Kim Jong-un e Donald Trump: líderes realizaram um encontro histórico em Singapura (Kevin Lim/The Straits Times/Reuters)
Gabriela Ruic
Publicado em 13 de junho de 2018 às 06h00.
Última atualização em 13 de junho de 2018 às 06h00.
São Paulo – O teor vago do termo de compromisso assinado pelo presidente dos Estados Unidos, Donald Trump, e o líder da Coreia do Norte, Kim Jong-un, durante o encontro histórico que aconteceu em Singapura na última terça-feira pode ser favorável para a continuidade das negociações entre os países, inimigos históricos desde a década de 50.
A avaliação é de Alexandre Uehara, professor de relações internacionais e diretor das Faculdades Integradas Rio Branco, e especializado em assuntos relacionados à Ásia.
“O fato de os países terem firmado o compromisso de continuar com as negociações, mostra que o encontro foi positivo para o processo de desnuclearização”, diz Uehara, que também é professor visitante da Universidade de São Paulo (USP).
Com quatro pontos centrais, o documento trouxe à tona disposições sobre o processo de desnuclearização do país asiático e, em troca, os Estados Unidos se comprometeram em fornecer garantias de segurança para o regime norte-coreano.
O texto é vago, genérico e não traz quaisquer detalhes sobre como, afinal, esses processos serão conduzidos. Contudo, a falta de um calendário rígido, considera o especialista, poderá aliviar a pressão em torno das negociações, que prometem ser longas e difíceis.
Por telefone, ele conversou com EXAME e fez um balanço sobre os resultados da cúpula e o que a comunidade internacional pode esperar daqui em diante. Confira abaixo:
EXAME – Como o senhor avalia o acordo que foi firmado entre Trump e Kim?
Uehara – Não temos muitos detalhes sobre o acordo que vão além da disposição expressa sobre a desnuclearização e o compromisso de segurança dos Estados Unidos. O restante me parece ser uma continuidade, uma sinalização de que as conversas vão continuar e isso é o melhor que poderia acontecer neste momento. O temor que a comunidade internacional tinha era o de que a cúpula fosse de tal grau de divergência que não fosse possível sequer manter a negociação. E isso não aconteceu.

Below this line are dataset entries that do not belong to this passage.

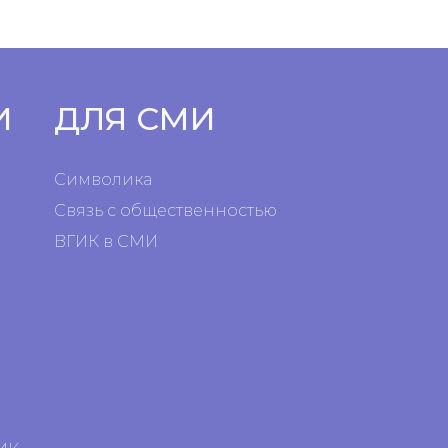
И
ДЛЯ СМИ
Символика
Связь с общественностью
ВГИК в СМИ
я
я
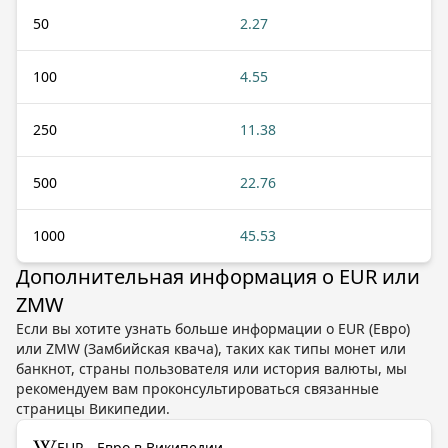
50
2.27
100
4.55
250
11.38
500
22.76
1000
45.53
Дополнительная информация о EUR или
ZMW
Если вы хотите узнать больше информации о EUR (Евро)
или ZMW (Замбийская квача), таких как типы монет или
банкнот, страны пользователя или история валюты, мы
рекомендуем вам проконсультироваться связанные
страницы Википедии.
→
EUR - Евро в Википедии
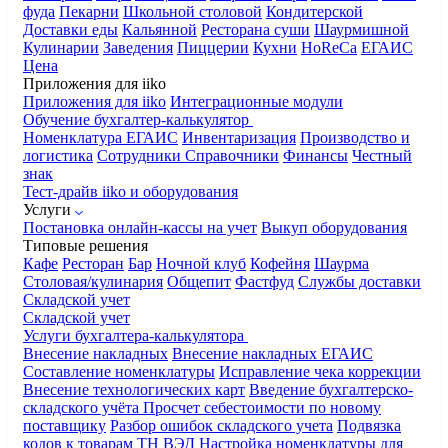
фуда
Пекарни
Школьной столовой
Кондитерской
Доставки еды
Кальянной
Ресторана суши
Шаурмишной
Кулинарии
Заведения
Пиццерии
Кухни
HoReCa
ЕГАИС
Цена
Приложения для iiko
Приложения для iiko
Интеграционные модули
Обучение бухгалтер-калькулятор
Номенклатура
ЕГАИС
Инвентаризация
Производство и
логистика
Сотрудники
Справочники
Финансы
Честный
знак
Тест-драйв iiko и оборудования
Услуги
Постановка онлайн-кассы на учет
Выкуп оборудования
Типовые решения
Кафе
Ресторан
Бар
Ночной клуб
Кофейня
Шаурма
Столовая/кулинария
Общепит
Фастфуд
Службы доставки
Складской учет
Складской учет
Услуги бухгалтера-калькулятора
Внесение накладных
Внесение накладных ЕГАИС
Составление номенклатуры
Исправление чека коррекции
Внесение технологических карт
Введение бухгалтерско-
складского учёта
Просчет себестоимости по новому
поставщику
Разбор ошибок складского учета
Подвязка
кодов к товарам ТН ВЭД
Настройка номенклатуры для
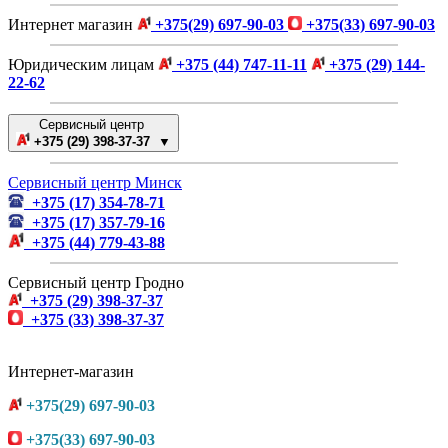
Интернет магазин
+375(29) 697-90-03
+375(33) 697-90-03
Юридическим лицам
+375 (44) 747-11-11
+375 (29) 144-
22-62
Сервисный центр
+375 (29) 398-37-37 ▼
Сервисный центр Минск
+375 (17) 354-78-71
+375 (17) 357-79-16
+375 (44) 779-43-88
Сервисный центр Гродно
+375 (29) 398-37-37
+375 (33) 398-37-37
Интернет-магазин
+375(29) 697-90-03
+375(33) 697-90-03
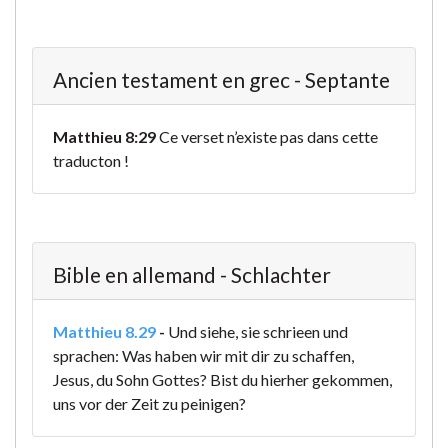
Ancien testament en grec - Septante
Matthieu 8:29
Ce verset n’existe pas dans cette
traducton !
Bible en allemand - Schlachter
Matthieu 8.29
-
Und siehe, sie schrieen und
sprachen: Was haben wir mit dir zu schaffen,
Jesus, du Sohn Gottes? Bist du hierher gekommen,
uns vor der Zeit zu peinigen?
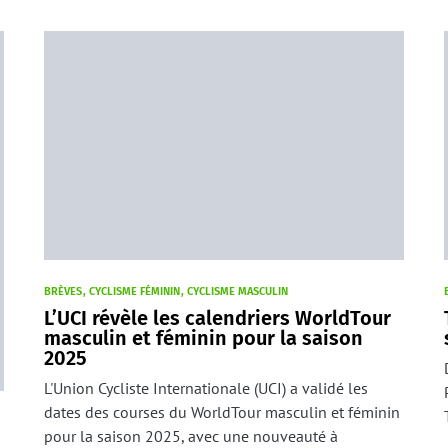
BRÈVES
CYCLISME FÉMININ
CYCLISME MASCULIN
L’UCI révèle les calendriers WorldTour
masculin et féminin pour la saison
2025
L'Union Cycliste Internationale (UCI) a validé les
dates des courses du WorldTour masculin et féminin
pour la saison 2025, avec une nouveauté à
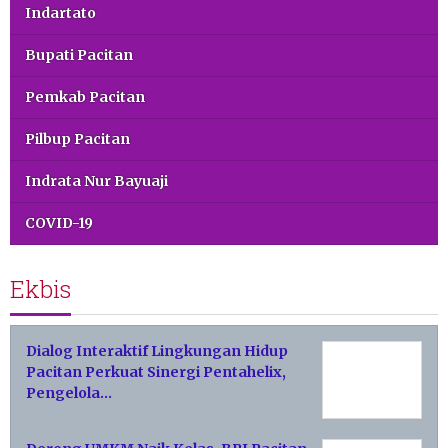
Indartato
Bupati Pacitan
Pemkab Pacitan
Pilbup Pacitan
Indrata Nur Bayuaji
COVID-19
Ekbis
Dialog Interaktif Lingkungan Hidup
Pacitan Perkuat Sinergi Pentahelix,
Pengelola…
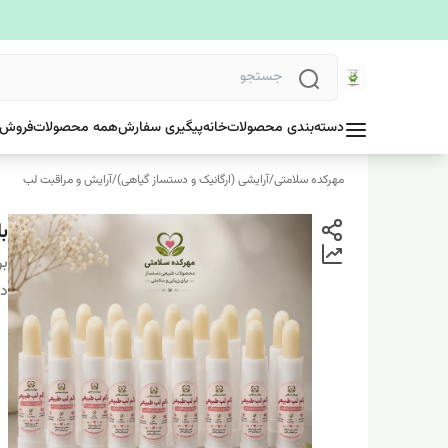
دسته‌بندی محصولات
خانه
پیگیری سفارش
همه محصولات
فروش 
مهرکده سلامتی
/
آرایشی (ارگانیک و دستساز گیاهی)
/
آرایش و مراقبت لب
ب
بر
دس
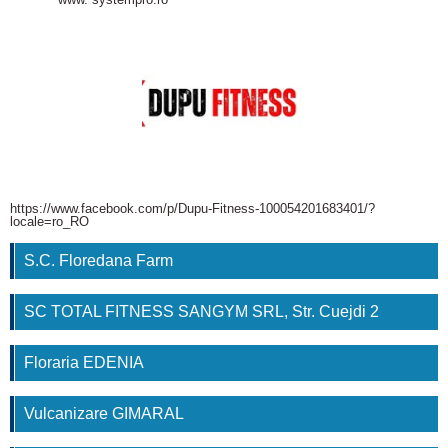
https://www.facebook.com/p/Dupu-Fitness-100054201683401/?
locale=ro_RO
S.C. Floredana Farm
SC TOTAL FITNESS SANGYM SRL, Str. Cuejdi 2
Floraria EDENIA
Vulcanizare GIMARAL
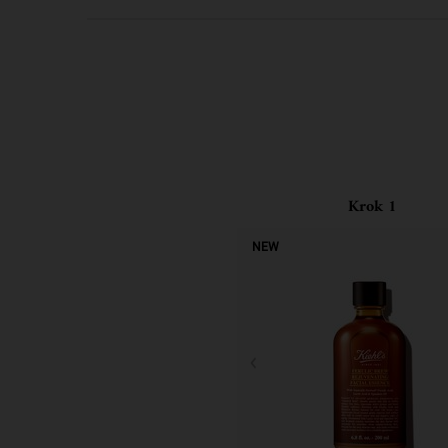
PDP Routine Section
Krok 1
NEW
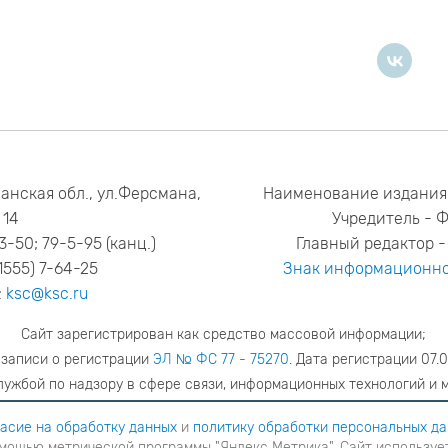
анская обл., ул.Ферсмана,
Наименование издания
14
Учредитель - 
53-50; 79-5-95 (канц.)
Главный редактор - 
1555) 7-64-25
Знак информационно
:
ksc@ksc.ru
Сайт зарегистрирован как средство массовой информации;
 записи о регистрации
ЭЛ № ФС 77 - 75270
. Дата регистрации 07.0
ужбой по надзору в сфере связи, информационных технологий и 
адрес редакции
ya.stogova@ksc.ru
телефон редакции
81555-79-51
асие на обработку данных
и
политику обработки персональных д
мощью метрической программы "Яндекс Метрика". Сайт использует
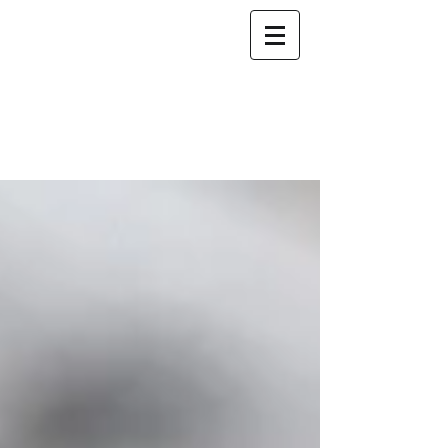
Fiduciaire INCOGE
nous
accompagnons
votre
succès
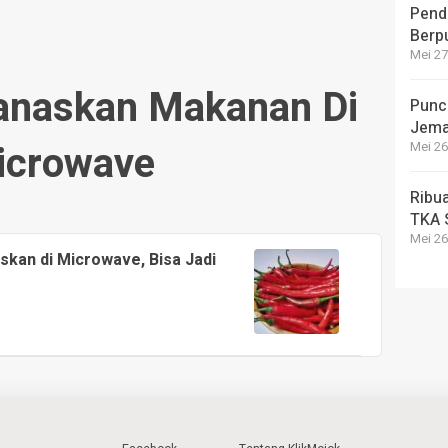
Pend
Berp
Mei 27
naskan Makanan Di
Punca
Jema
icrowave
Mei 26
Ribu
TKA 
Mei 26
skan di Microwave, Bisa Jadi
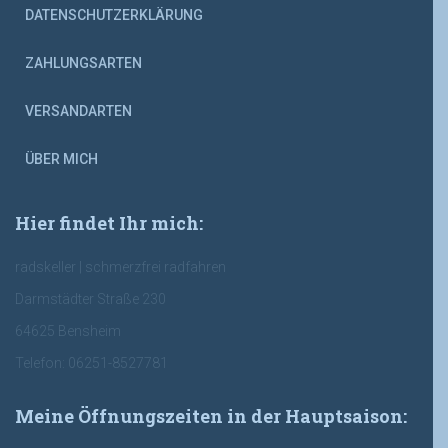
DATENSCHUTZERKLÄRUNG
ZAHLUNGSARTEN
VERSANDARTEN
ÜBER MICH
Hier findet Ihr mich:
radskeller | schmerzfrei radfahren
Darmstädter Straße 230
64625 Bensheim
Telefon: 06251-8527781
Meine Öffnungszeiten in der Hauptsaison:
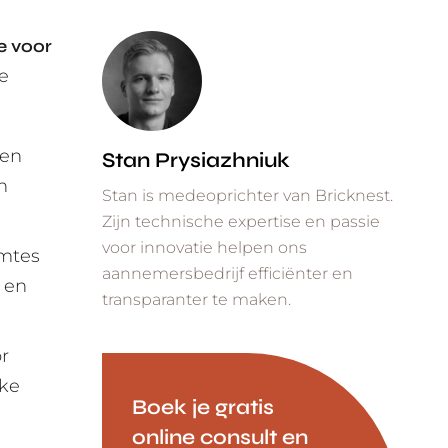
e voor
de
 en
Stan Prysiazhniuk
n
Stan is medeoprichter van Bricknest.
Zijn technische expertise en passie
voor innovatie helpen ons
imtes
aannemersbedrijf efficiënter en
 en
transparanter te maken.
or
lke
Boek je gratis
online consult en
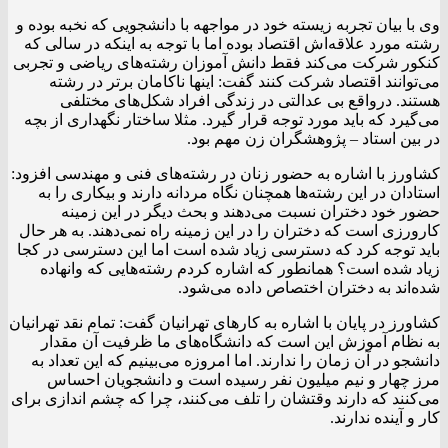
وی با بیان تجربه زیسته خود در مواجهه با دانشجویی که نخبه بوده و
رشته مورد علاقه‌اش اقتصاد بوده اما با توجه به اینکه در سالی که
کنکور شرکت می‌کند فقط دانش آموزان رشته‌های ریاضی و تجربی
می‌توانند اقتصاد شرکت کنند گفت: اینها ناکامان برتر در رشته
هستند. درواقع بی عدالتی در زندگی افراد شکل‌های مختلفی
می‌گیرد که باید مورد توجه قرار گیرد. مثلا ساختار نگهداری از بچه
در بین استاد – پژوهشگران زن مهم بود.
کشاورز با اشاره به حضور زنان در رشته‌های فنی و مهندسی افزود:
استادان در این رشته‌ها همچنان نگاه مردانه دارند و بیکاری را به
حضور خود دختران نسبت می‌دهند و بحث دیگر در این زمینه
کارورزی است که دختران را در این زمینه راه نمی‌دهند. به هر حال
باید توجه کرد که دسترسی زیاد شده است اما این دسترسی در کجا
زیاد شده است؟ همانطور که اشاره کردم رشته‌هایی که وانهاده
شده‌اند به دختران اختصاص داده می‌شود.
کشاورز در پایان با اشاره به کارهای تهرانیان گفت: تمام نقد تهرانیان
به نظام آموزش این است که دانشگاه‌های ما ظرفیت آن مقدار
دانشجو در آن زمان را ندارند. اما امروزه می‌بینیم که این تعداد به
مرز چهار و نیم میلیون نفر رسیده است و دانشجویان احساس
می‌کنند که دارند وقتشان را تلف می‌کنند، چرا که چشم اندازی برای
کار و آینده ندارند.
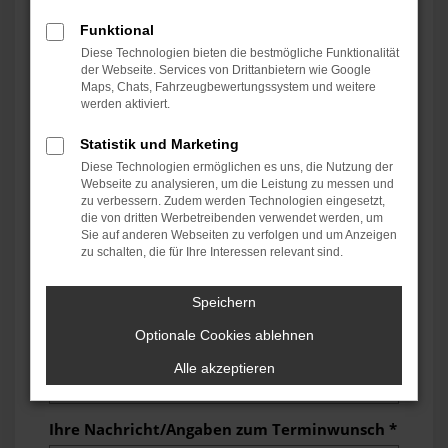
Funktional
Nachname *
Diese Technologien bieten die bestmögliche Funktionalität
der Webseite. Services von Drittanbietern wie Google
Maps, Chats, Fahrzeugbewertungssystem und weitere
werden aktiviert.
Kd.-Nr./Kennzeichen
Statistik und Marketing
Diese Technologien ermöglichen es uns, die Nutzung der
Webseite zu analysieren, um die Leistung zu messen und
zu verbessern. Zudem werden Technologien eingesetzt,
Firma
die von dritten Werbetreibenden verwendet werden, um
Sie auf anderen Webseiten zu verfolgen und um Anzeigen
zu schalten, die für Ihre Interessen relevant sind.
Telefon
Speichern
Optionale Cookies ablehnen
E-Mail *
Alle akzeptieren
Ihre Nachricht/Angaben zum Terminwunsch *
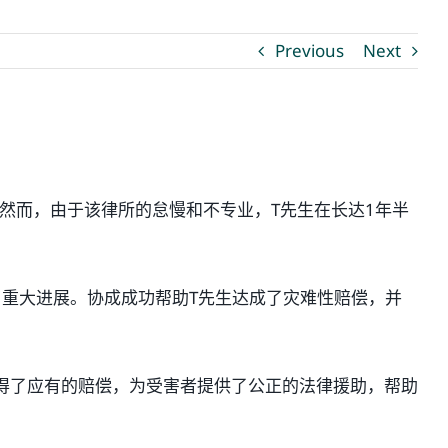
Previous
Next
然而，由于该律所的怠慢和不专业，T先生在长达1年半
了重大进展。协成成功帮助T先生达成了灾难性赔偿，并
得了应有的赔偿，为受害者提供了公正的法律援助，帮助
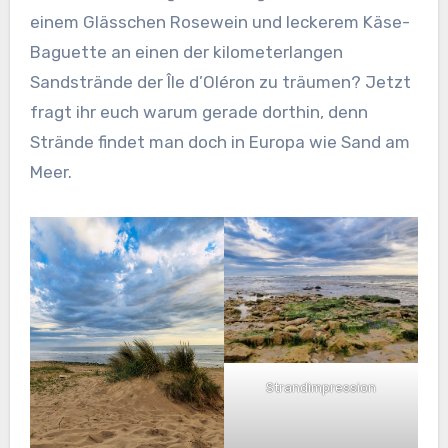
einem Glässchen Rosewein und leckerem Käse-
Baguette an einen der kilometerlangen
Sandstrände der Île d’Oléron zu träumen? Jetzt
fragt ihr euch warum gerade dorthin, denn
Strände findet man doch in Europa wie Sand am
Meer.
Strandimpression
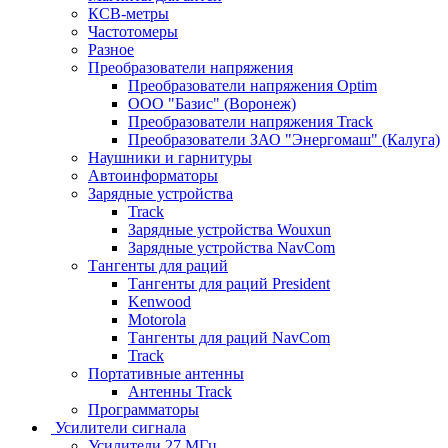
КСВ-метры
Частотомеры
Разное
Преобразователи напряжения
Преобразователи напряжения Optim
ООО "Базис" (Воронеж)
Преобразователи напряжения Track
Преобразователи ЗАО "Энергомаш" (Калуга)
Наушники и гарнитуры
Автоинформаторы
Зарядные устройства
Track
Зарядные устройства Wouxun
Зарядные устройства NavCom
Тангенты для раций
Тангенты для раций President
Kenwood
Motorola
Тангенты для раций NavCom
Track
Портативные антенны
Антенны Track
Программаторы
Усилители сигнала
Усилители 27 МГц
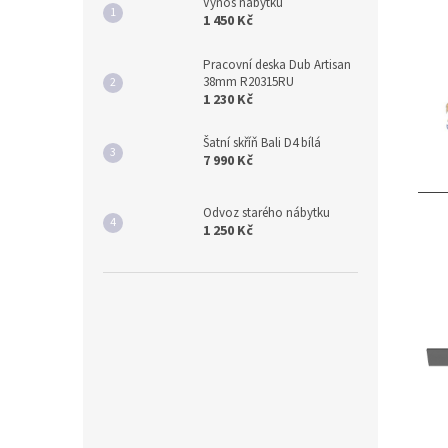
Výnos nábytku
1 450 Kč
Pracovní deska Dub Artisan
38mm R20315RU
1 230 Kč
Šatní skříň Bali D4 bílá
7 990 Kč
Odvoz starého nábytku
1 250 Kč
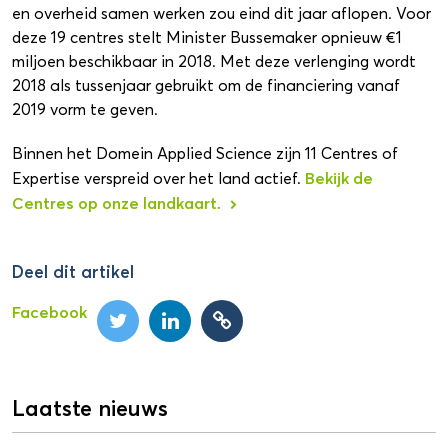
en overheid samen werken zou eind dit jaar aflopen. Voor
deze 19 centres stelt Minister Bussemaker opnieuw €1
miljoen beschikbaar in 2018. Met deze verlenging wordt
2018 als tussenjaar gebruikt om de financiering vanaf
2019 vorm te geven.
Binnen het Domein Applied Science zijn 11 Centres of
Bekijk de
Expertise verspreid over het land actief.
Centres op onze landkaart.
Deel dit artikel
Facebook
Laatste nieuws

EXAME – Alguns analistas criticaram o texto vago da declaração assinada pelos dois países. O senhor concorda com essa visão?
Uehara – O fato de o acordo ser vago, genérico, é um ponto que parece ruim, mas eu avalio como positivo. O texto é mais uma carta de compromisso do que verdadeiramente um acordo. Se um calendário rígido fosse estabelecido, os dois países seriam cobrados pelo cumprimento, e a dificuldade de se implementar os compromissos poderia levar a um questionamento sobre as negociações em si. Nesse momento, o mais importante é que os países continuem conversando.
Todos precisam ter paciência. A resiliência do presidente da Coreia do Sul, Moon Jae-in, se mostra benéfica nesse momento. Quando tudo parecia ir por água abaixo com a decisão de Trump de cancelar a cúpula, Moon Jae-In conseguiu manter o tom de conciliação. Isso é importante para os atores envolvidos, afinal, falamos em décadas de afastamento. Não podemos esperar que as relações se normalizem em apenas um ou dois encontros.
EXAME – Em que medida se pode confiar nos compromissos assumidos por cada um dos lados?
Uehara – Uma coisa positiva no comportamento do Kim Jong-un nos últimos anos é a sua determinação. Desde 2011 -- com a morte de seu pai e as sanções, ameaças e críticas dos Estados Unidos e da China --, Kim não desviou da sua meta de atingir uma capacidade militar e nuclear. E isso apesar das oposições enfrentadas por ele internamente.
Esse aspecto pode se mostrar positivo para essa fase de estabilidade nas relações, ainda mais quando lembramos que ele diz ter a intenção de revitalizar a economia e de seguir no caminho da desnuclearização. Creio que, se ele está assumindo esse compromisso publicamente, essa determinação pode ser favorável para as negociações.
Vale notar que todas as negociações não-cumpridas já realizadas pela comunidade internacional no âmbito do programa nuclear da Coreia do Norte foram lideradas pelo seu pai. Essa é a primeira vez que ele está à frente deste tipo de tratativa.
Outro ponto importante é que tanto Trump quanto Kim estão jogando com a mídia, o que faz com que o sucesso das negociações seja de interesse de todos. Mas, evidentemente, tudo será realizado passo a passo. Não podemos cobrar grandes avanços imediatamente, embora um risco seja o de o presidente americano tentar impor metas ambiciosas para o curto prazo. Essa negociação vai durar anos.